%%

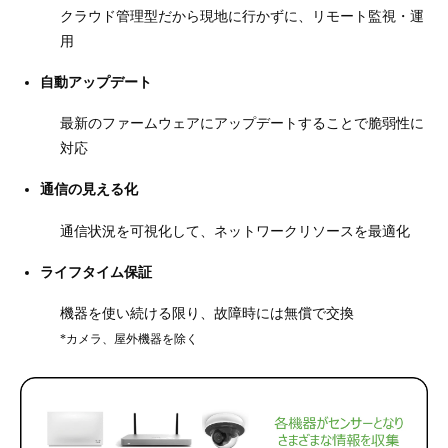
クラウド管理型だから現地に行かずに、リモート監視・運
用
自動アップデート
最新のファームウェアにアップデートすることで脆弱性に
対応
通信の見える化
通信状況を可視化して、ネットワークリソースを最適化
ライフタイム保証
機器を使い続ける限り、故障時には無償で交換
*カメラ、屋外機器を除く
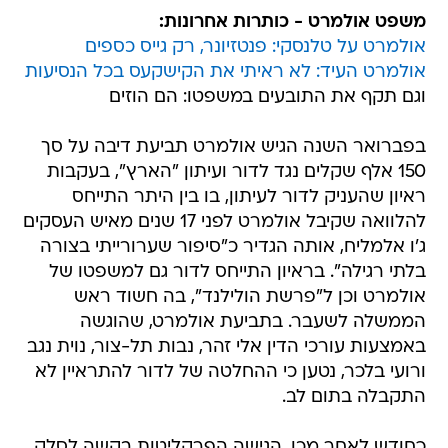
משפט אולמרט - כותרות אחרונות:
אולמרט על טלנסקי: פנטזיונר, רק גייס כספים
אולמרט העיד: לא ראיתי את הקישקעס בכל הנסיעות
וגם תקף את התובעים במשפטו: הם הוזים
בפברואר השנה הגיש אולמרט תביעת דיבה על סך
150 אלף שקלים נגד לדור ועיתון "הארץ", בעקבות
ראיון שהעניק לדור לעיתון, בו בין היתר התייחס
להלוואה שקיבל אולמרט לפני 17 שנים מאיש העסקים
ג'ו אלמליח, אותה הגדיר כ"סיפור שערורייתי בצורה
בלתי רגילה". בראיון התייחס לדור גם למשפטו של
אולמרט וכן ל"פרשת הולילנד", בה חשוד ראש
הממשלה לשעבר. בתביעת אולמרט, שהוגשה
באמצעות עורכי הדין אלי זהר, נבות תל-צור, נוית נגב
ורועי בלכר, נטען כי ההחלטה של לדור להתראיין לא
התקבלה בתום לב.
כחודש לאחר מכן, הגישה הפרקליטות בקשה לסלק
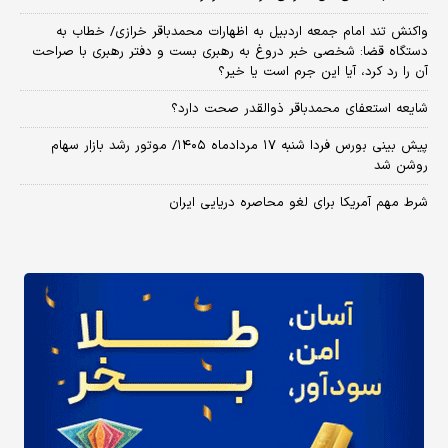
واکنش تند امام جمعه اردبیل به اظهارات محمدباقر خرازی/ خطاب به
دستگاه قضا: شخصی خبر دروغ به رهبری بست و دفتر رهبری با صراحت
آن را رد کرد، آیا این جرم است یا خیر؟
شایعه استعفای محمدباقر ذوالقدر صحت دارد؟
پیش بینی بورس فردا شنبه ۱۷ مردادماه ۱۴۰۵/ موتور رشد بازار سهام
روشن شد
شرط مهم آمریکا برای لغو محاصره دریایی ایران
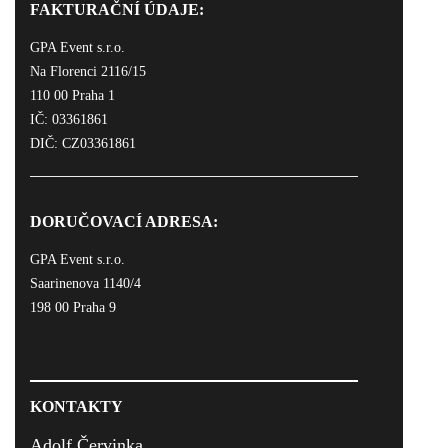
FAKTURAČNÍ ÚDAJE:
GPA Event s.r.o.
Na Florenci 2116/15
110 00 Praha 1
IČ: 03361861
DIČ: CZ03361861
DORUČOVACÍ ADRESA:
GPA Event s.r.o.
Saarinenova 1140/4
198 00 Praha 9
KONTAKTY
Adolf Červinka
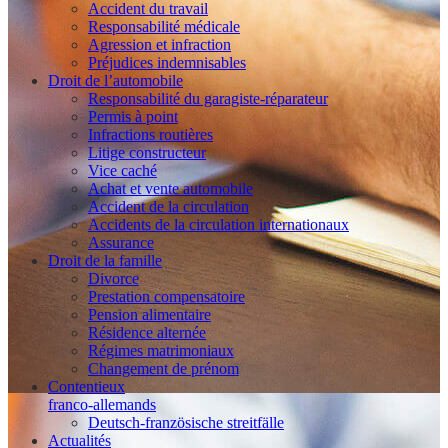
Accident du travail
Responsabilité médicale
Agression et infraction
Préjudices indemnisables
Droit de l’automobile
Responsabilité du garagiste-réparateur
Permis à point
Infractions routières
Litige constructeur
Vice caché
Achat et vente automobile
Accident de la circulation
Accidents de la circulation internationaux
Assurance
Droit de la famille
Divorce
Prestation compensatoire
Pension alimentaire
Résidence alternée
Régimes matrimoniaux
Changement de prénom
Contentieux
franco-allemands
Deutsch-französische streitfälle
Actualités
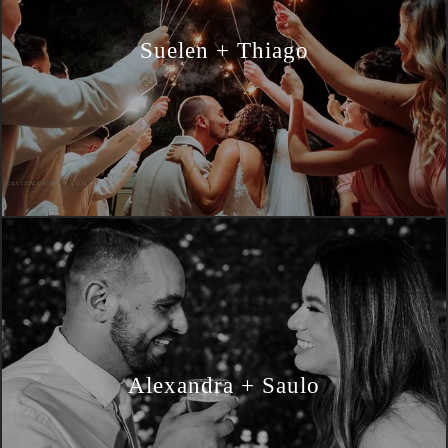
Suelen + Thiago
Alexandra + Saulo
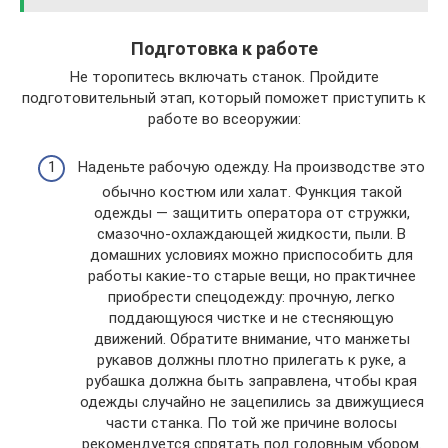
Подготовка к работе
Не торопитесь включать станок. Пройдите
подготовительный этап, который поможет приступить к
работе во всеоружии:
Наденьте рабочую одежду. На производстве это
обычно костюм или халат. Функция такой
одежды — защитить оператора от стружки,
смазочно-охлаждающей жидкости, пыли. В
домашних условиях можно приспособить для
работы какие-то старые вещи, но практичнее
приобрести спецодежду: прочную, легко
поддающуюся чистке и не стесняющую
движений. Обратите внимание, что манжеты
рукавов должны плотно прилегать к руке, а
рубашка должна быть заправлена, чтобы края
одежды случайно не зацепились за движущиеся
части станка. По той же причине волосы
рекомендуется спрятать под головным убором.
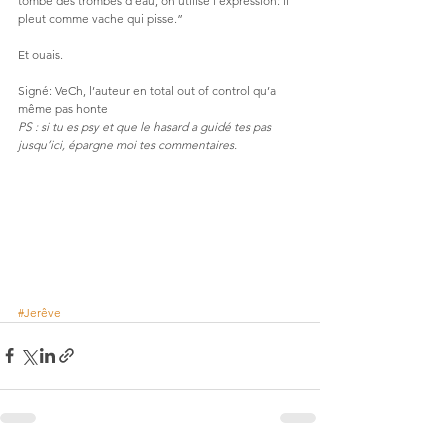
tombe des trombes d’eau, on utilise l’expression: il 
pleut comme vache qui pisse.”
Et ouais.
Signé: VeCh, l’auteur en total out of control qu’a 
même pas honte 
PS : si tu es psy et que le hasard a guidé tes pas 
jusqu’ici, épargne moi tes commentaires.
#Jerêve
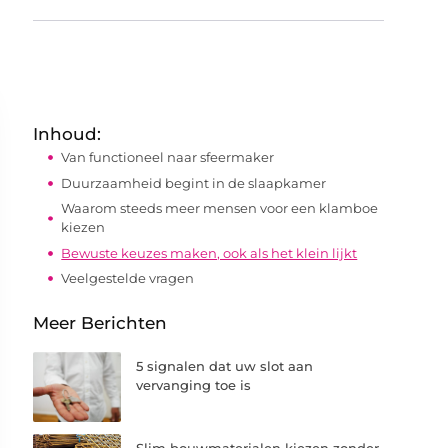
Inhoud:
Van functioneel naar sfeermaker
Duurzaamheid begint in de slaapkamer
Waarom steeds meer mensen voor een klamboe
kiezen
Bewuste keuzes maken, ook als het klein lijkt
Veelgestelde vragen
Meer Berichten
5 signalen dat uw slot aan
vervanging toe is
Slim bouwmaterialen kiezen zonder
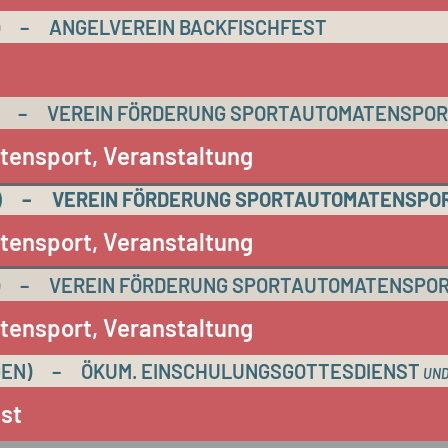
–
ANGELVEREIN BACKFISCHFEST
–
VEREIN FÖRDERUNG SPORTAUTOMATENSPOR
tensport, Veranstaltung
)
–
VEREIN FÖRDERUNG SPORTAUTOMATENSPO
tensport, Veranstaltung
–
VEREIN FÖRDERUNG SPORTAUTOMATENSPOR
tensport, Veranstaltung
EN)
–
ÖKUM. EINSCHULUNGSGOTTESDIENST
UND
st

%%

## What the task asks
The word "לדור" appears on some lines of the data above; count those lines and give only the total.

## Result
4